Culture strategies for redclaw, Cherax quadricarinatus (von Martens, 1868) (Decapoda: Parastacidae) and silver perch, Bidyanus bidyanus (Mitchell, 1838) (Perciformes: Teraponidae) : natural foods and artificial shelters
thesisposted on 06.12.2017, 00:00 authored by PS Aceret
The demand for fish meal in aquaculture is an expensive part of aquaculture operations and this has generated interest in alternate food sources and use of natural live food. Use of traditional live food such as microalgae and zooplankton in aquaculture is reviewed. The current taxonomy of the redclaw Cherax quadricarinatus (von Martens, 1868), silver perch Bidyanus bidyanus (Mitchell, 1838), and the oligochaetes; Aulophorus sp. (Schmarda, 1861), Branchiura sowerbyi (Beddard, 1892), Tubifex tubifex (Muller, 1774) and the terrestial worm Dendrodrilus rubidus (Savigny, 1826) was elucidated. Culture requirements for worm species and the nutritional and culture requirements for the aquaculture target species were determined as follows: The best substrate for mass production of Aulophorus was 100% cowdung, at a water temperature of 15°C. There was a significant correlation between oxygen concentration and reproduction in Aulophorus sp. with production levels of 3194.5 mg of T. tubifex per cm2 reached within 60 days and 4242.5 mg per cm2 of B. sowerbyi. Both were cultured in a mixture of 75% cowdung, 20% fine sand and 5% mud. An alternate substrate/food (ground peanut/shell, wheat pollard, rolled oats and lucerne pellets) was utilised for the mass propagation of T. tubifex and B. sowerbyi.
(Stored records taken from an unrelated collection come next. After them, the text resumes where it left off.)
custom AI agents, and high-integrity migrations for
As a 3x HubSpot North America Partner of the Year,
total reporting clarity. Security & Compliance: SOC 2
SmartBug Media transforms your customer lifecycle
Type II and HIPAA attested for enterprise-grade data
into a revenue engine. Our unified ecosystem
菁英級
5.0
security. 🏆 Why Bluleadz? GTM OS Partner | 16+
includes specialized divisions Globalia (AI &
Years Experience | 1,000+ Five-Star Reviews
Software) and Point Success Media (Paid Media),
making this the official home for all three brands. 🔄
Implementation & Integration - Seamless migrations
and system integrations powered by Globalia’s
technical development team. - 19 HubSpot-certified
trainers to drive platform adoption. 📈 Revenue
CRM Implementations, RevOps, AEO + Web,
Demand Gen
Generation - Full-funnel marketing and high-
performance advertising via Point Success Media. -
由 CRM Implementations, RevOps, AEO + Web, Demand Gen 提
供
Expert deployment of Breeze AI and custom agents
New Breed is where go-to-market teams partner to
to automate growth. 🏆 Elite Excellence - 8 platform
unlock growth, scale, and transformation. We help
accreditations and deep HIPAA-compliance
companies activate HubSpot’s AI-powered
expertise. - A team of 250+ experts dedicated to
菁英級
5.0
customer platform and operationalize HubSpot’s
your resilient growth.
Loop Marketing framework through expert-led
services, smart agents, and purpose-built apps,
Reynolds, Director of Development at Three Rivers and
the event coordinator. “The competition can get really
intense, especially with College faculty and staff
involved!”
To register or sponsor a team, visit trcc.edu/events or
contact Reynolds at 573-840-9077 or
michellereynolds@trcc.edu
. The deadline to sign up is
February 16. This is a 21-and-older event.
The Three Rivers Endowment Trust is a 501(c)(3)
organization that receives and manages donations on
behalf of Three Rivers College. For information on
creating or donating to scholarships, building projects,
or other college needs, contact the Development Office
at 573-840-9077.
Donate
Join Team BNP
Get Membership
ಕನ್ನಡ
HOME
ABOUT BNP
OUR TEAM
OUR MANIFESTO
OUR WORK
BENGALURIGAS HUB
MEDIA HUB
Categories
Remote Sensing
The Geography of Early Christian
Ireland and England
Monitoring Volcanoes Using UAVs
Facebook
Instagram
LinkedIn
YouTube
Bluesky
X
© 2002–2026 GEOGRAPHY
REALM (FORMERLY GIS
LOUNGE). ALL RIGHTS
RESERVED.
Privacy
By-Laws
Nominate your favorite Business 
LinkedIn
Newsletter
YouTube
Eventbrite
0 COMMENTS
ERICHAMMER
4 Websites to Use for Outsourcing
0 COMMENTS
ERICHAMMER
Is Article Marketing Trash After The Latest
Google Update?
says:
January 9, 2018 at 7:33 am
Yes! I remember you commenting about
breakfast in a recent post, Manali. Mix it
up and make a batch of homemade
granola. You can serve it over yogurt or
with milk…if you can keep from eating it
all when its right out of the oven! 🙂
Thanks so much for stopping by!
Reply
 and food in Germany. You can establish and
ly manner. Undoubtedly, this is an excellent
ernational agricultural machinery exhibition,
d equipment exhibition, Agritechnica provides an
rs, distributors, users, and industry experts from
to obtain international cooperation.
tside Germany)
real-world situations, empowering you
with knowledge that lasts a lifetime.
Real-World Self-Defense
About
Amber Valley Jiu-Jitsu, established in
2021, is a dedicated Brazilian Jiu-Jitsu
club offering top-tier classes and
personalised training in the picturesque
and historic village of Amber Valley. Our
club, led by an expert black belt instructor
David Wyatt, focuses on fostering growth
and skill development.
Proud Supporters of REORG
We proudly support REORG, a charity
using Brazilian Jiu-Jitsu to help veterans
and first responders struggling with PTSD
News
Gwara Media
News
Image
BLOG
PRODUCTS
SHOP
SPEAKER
Production of 2352 mg T. tubifex per cm2 and 2339.34 mg per cm2 of B. sowerbyi was obtained after 60 days. The population density was significantly influenced by substrate type, with highest population densities in the cowdung based substrate. Experimental culture of the terrestial worm D. rubidus was also carried out. Percentage increase in number and mean weight increase of the inoculated worms after a month was 532.2% and 0.50 g and an average of 2797 juveniles weighing 839.1 g was collected from each culture container after four weeks. Trials of oligochaete species as food for C. quadricarinatus juveniles, were conducted, single species and combinations of worm species being used. The nutritive values of T. tubifex and B. sowerbyi, for redclaw stocks from the Gregory, Mitchell, Gilbert, Flinders and Leichhardt river systems of North Queensland were compared with a commercial pellet (Aquafeed) as a reference diet and a lucerne pellet. The nutritive values of Aulophorus sp. and Dendrodrilus rubidus were compared with Aquafeed. Digestibility experiments were performed using Aulophorus sp. and B. sowerbyi.